Die deutsche Wirtschaft ist international eingebunden. Ein maßgeblicher Teil des guten Lebens in Deutschland bzw. Westeuropas und der USA wird auf dem Rücken des globalen Südens ausgetragen. Deutschland hat daher ebenfalls eine globale Verantwortung. Eine weitere Grundlage des Reichtums des globalen Nordens (und somit auch Deutschlands) sind die globalisierten Produktionsbedingungen. Bodenschätze werden unter Ausbeutung der Menschen in afrikanischen oder südamerikanischen Staaten gewonnen und dann zu hochwertigen Produkten weiterverarbeitet. Für die Menschen, welche die Rohstoffe fördern, reichen die Löhne dabei kaum zum Überleben – mitunter erhalten sie nicht einmal einen US-Dollar am Tag. Zugleich verdienen bspw. die Staaten der EU viel Geld damit, subventionierte oder überproduzierte Lebensmittel wie Getreide und Geflügel in afrikanische Staaten zu exportieren. Kleinere lokale Nahrungsmittelproduzenten werden durch die billigen europäischen Produkte in den Ruin getrieben und den Menschen somit ihr Einkommen und ihre Versorgungsgrundlage geraubt. Die Probleme der Welt hängen also eng mit unserem Reichtum zusammen. Eine Aufteilung in „Wirtschaftsflüchtlinge“ und „Kriegsflüchtlinge“ ist für uns große Heuchelei, denn in jeder (Krisen)Situation haben Menschen ein Anrecht darauf, sich und ihre Familien zu schützen.
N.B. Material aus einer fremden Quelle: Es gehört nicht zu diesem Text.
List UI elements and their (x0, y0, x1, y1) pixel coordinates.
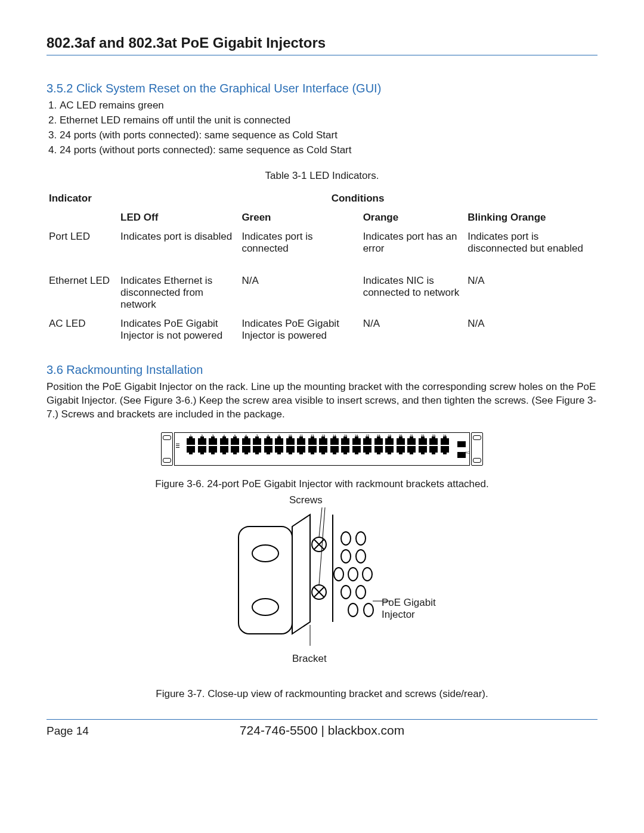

Laut einer Umfrage des Deutschen Industrie- und Handelskammertages konnten 2017 rund 34 % der deutschen Firmen ihre Ausbildungsplätze nicht voll besetzen – Tendenz steigend. Es ist also im Gegenteil eher so, dass es mehr Menschen bräuchte, um alle anfallende Arbeit zu erledigen. Je nach Herkunftsland und Status dürfen Asylsuchende in den ersten drei Monaten gar nicht arbeiten. Menschen mit geringer Chance auf eine Anerkennung im Asylverfahren dürfen häufig überhaupt nicht arbeiten. Aufgrund fehlender Sprachkenntnisse und der fehlenden Anerkennung von Zertifikaten sowie Zeugnissen haben es Geflüchtete auch bei Erteilung einer Arbeitserlaubnis häufig schwer auf dem Arbeitsmarkt. Ein großes Problem ist dabei auch die Anerkennung der im Ausland erworbenen Qualifikationen. Eine Flucht und eine Migration generell bedeutet in den allermeisten Fällen eine starke Abwertung auf dem Arbeitsmarkt. Wusstest du, dass viele Deutsche in der Schweiz arbeiten? Hier sind die Löhne im Vergleich zu Deutschland deutlich höher, weswegen Deutsche diese Jobs vor allem wegen der finanziellen Perspektive annehmen.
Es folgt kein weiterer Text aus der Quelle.